Over the past decade, I have been asked about what does it mean to be an agile coach? Why would someone want to do this role? What abilities does an effective agile coach possess? And can you learn those abilities?
You may have figured it out in the first line that I have been in the agile coaching and consulting expertise since early 2008. I was lucky enough to fall into this work through a friend, Mishkin Berteig. Throughout my time in this field, I have been fortunate to work with other skilled and talented agile coaches from various industries and life experiences.
So this article will focus on 3 key abilities and powers that both a leader and agile possess, and also how to grow them for yourself.
Power 1: Truly Listen with Heart and Mind
Listening is so critical as all of us want to be heard and be validated in our opinions. With the speed of change and the sheer volume of the workload, we stop listening.
An effective leader or agile coach focus his/her energies on truly understanding and gaining insight into the perspectives and experiences of those they serve and lead. There are plenty of great resources to enhance one’s listening skills that can help you develop the practice to keep your mind open, ask questions to further understanding, and refrain from making assumptions that ultimately cause harm.
Practice to Improve Power 1 — Participate in or facilitate a Coaching Skills Dojo, a powerful article by Michael Sahota. This activity is both easy to do and fun to build up this skill.
Power 2: Create a Safe Place for Discussions
Safety is becoming a more important unconditional element of a team and company.
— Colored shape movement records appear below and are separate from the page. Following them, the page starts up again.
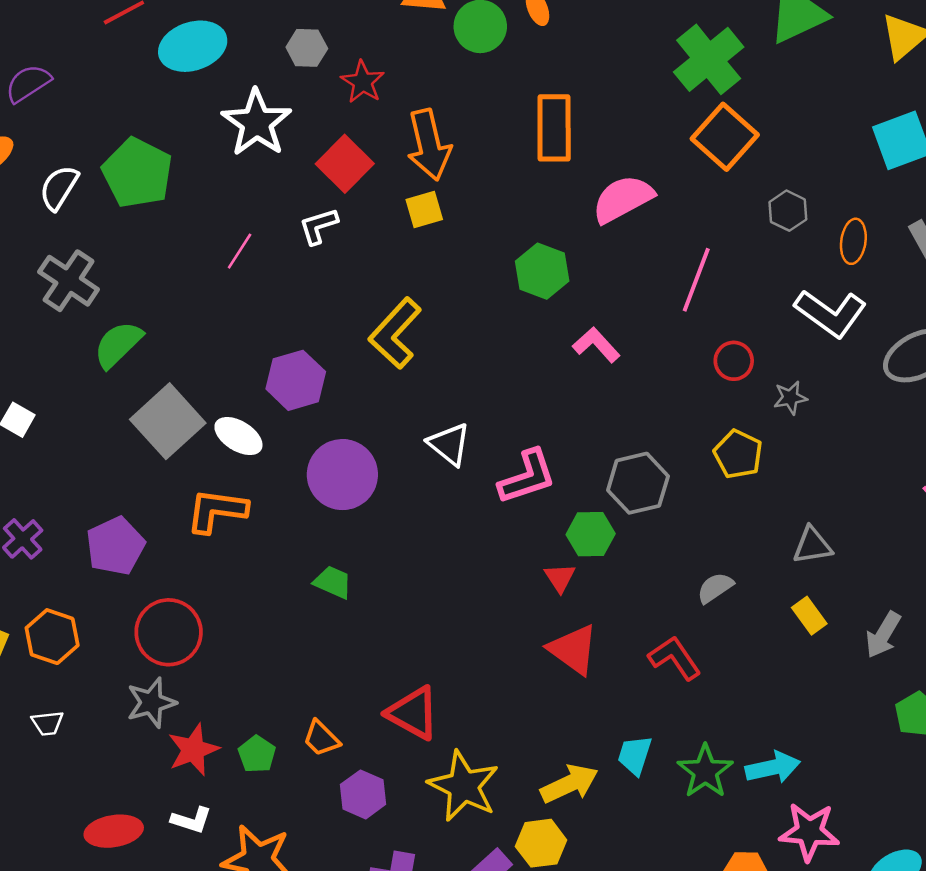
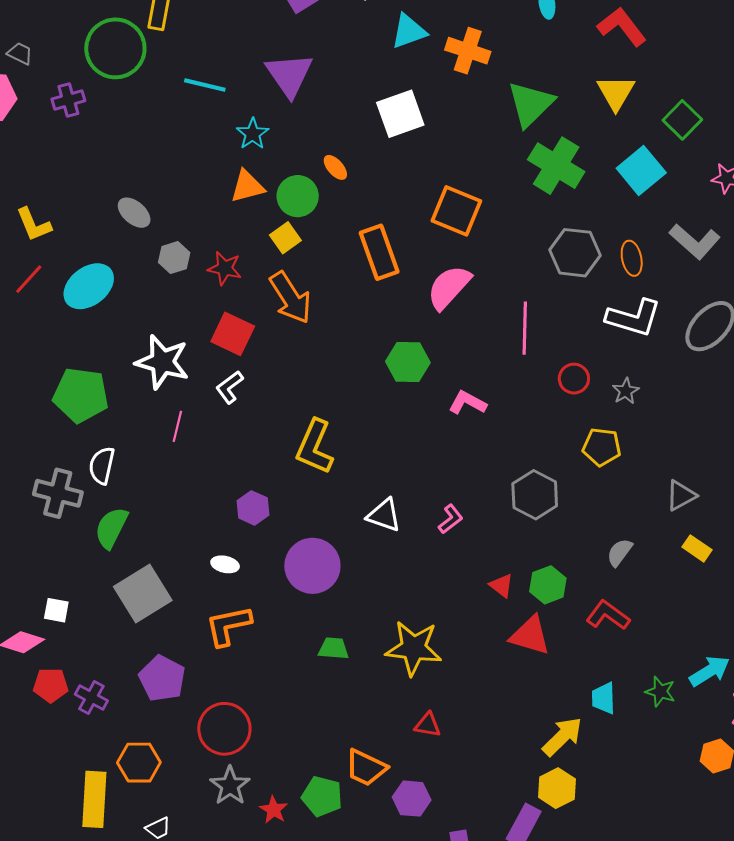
green cross: (709, 59) -> (556, 166), moved
white star: (257, 123) -> (162, 362), moved
orange square: (725, 137) -> (456, 211), moved
white semicircle: (59, 188) -> (102, 466), moved
yellow square: (424, 210) -> (285, 238), moved
gray hexagon: (788, 211) -> (575, 253), size x1.6
purple hexagon: (296, 380) -> (253, 508), size x0.7
gray square: (168, 421) -> (143, 594), moved, turned 30
white ellipse: (238, 436) -> (225, 564), size x0.7
pink L-shape: (527, 477) -> (451, 519), size x0.6
green hexagon: (591, 534) -> (548, 585), moved
red triangle: (413, 713) -> (428, 725), size x0.6
orange trapezoid: (321, 738) -> (366, 768), size x1.4
red star: (193, 750) -> (274, 810), size x0.7
green pentagon: (257, 754) -> (322, 796), size x1.4
green star: (705, 771) -> (660, 692), size x0.7
yellow star: (464, 786) -> (414, 648), moved

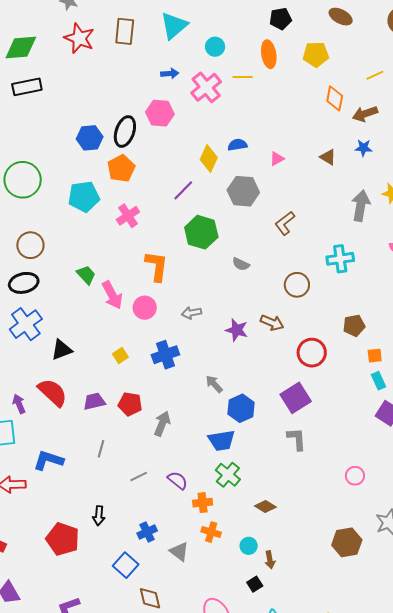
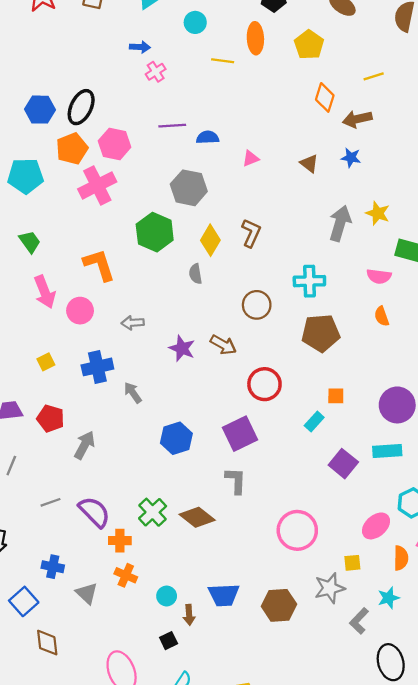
yellow pentagon: (316, 54) -> (309, 45), turned 30
pink cross: (206, 87) -> (156, 72), moved, size x0.6
pink hexagon: (160, 113) -> (115, 144), moved
yellow diamond: (209, 158) -> (210, 240), moved
purple line: (183, 190) -> (172, 126), moved, turned 35
gray hexagon: (243, 191) -> (189, 188), moved
pink cross: (128, 216) -> (97, 185), moved, size x1.4
brown L-shape: (285, 223) -> (251, 233), turned 145
gray semicircle: (241, 264) -> (195, 274), turned 48
orange L-shape: (157, 266) -> (99, 265), turned -32
green trapezoid: (86, 275) -> (30, 242), moved
brown pentagon: (354, 326) -> (321, 333), moved, size x1.5
cyan rectangle: (378, 381) -> (314, 421), moved, turned 60
gray arrow: (214, 384) -> (133, 393), moved
blue trapezoid: (221, 440) -> (224, 595), moved
pink circle: (355, 476) -> (297, 530), size x1.8
purple semicircle: (178, 480) -> (94, 512), size x1.4
brown diamond: (265, 507) -> (197, 517), moved, size x1.4
blue cross: (147, 532) -> (53, 567), turned 30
Yet, many organizations don’t have many people that have the skill set to show others how this can be done.
Great leaders or agile coaches spend effort and time to create a joyful, welcoming, and safe environment for their peers and teams to contribute openly without fear of attack. This power has the ability to bring about cutting-edge breakthroughs, ideas to solve persistent problems, and build long-lasting relationships. Individuals that can do this with regularity are seen as trustworthy and effective.
Practice to Improve Power 2 — Read about the Open Space movement that creates conferences and workshops that are amazingly joyful as well as results-producing.
Power 3: Build Up Other Leaders and Coaches
A single agile coach or leader is somewhat powerful. A team of leaders can move an entire organization to new heights of learning and results. Yet, the focus on mentoring and teaching others to be as effective as you is not as encouraged as it needs to be. We are missing out on talented and dynamic because we want to hold onto our position of power or influence.
The most effective agile coaches and leaders spend tremendous amounts of time mentoring, training, and helping others to become the best version of themselves. This requires patience, emotional intelligence, and humility. This is not easy, but it is worth it.
Practice to Improve Power 3 — Follow or use the Co-Active Coaching model by Henry Kimsey-House, et al. This approach to building up your people is incredibly effective as well as empowering for you and them.
Being a Leader or Agile Coach is Hard Work
Those that choose to be a leader, fall into a leadership role, or have the role of agile coach all share a common element: leadership is more about how you show up then how you go there. If you have the best track record in the company but your leadership is causing harm, that previous track record means little. If you are well known as a coach or trainer but you fail to truly listen to your people, they will not trust or follow you.\
Remember that, “People don’t care how much you know until they know how much you care”. Become a caring and compassionate individual and then your ability to lead will grow exponentially. Continue to find the great about those around you and then support those strengths and qualities each and every day. Enjoy the journey of being a true leader or agile coach.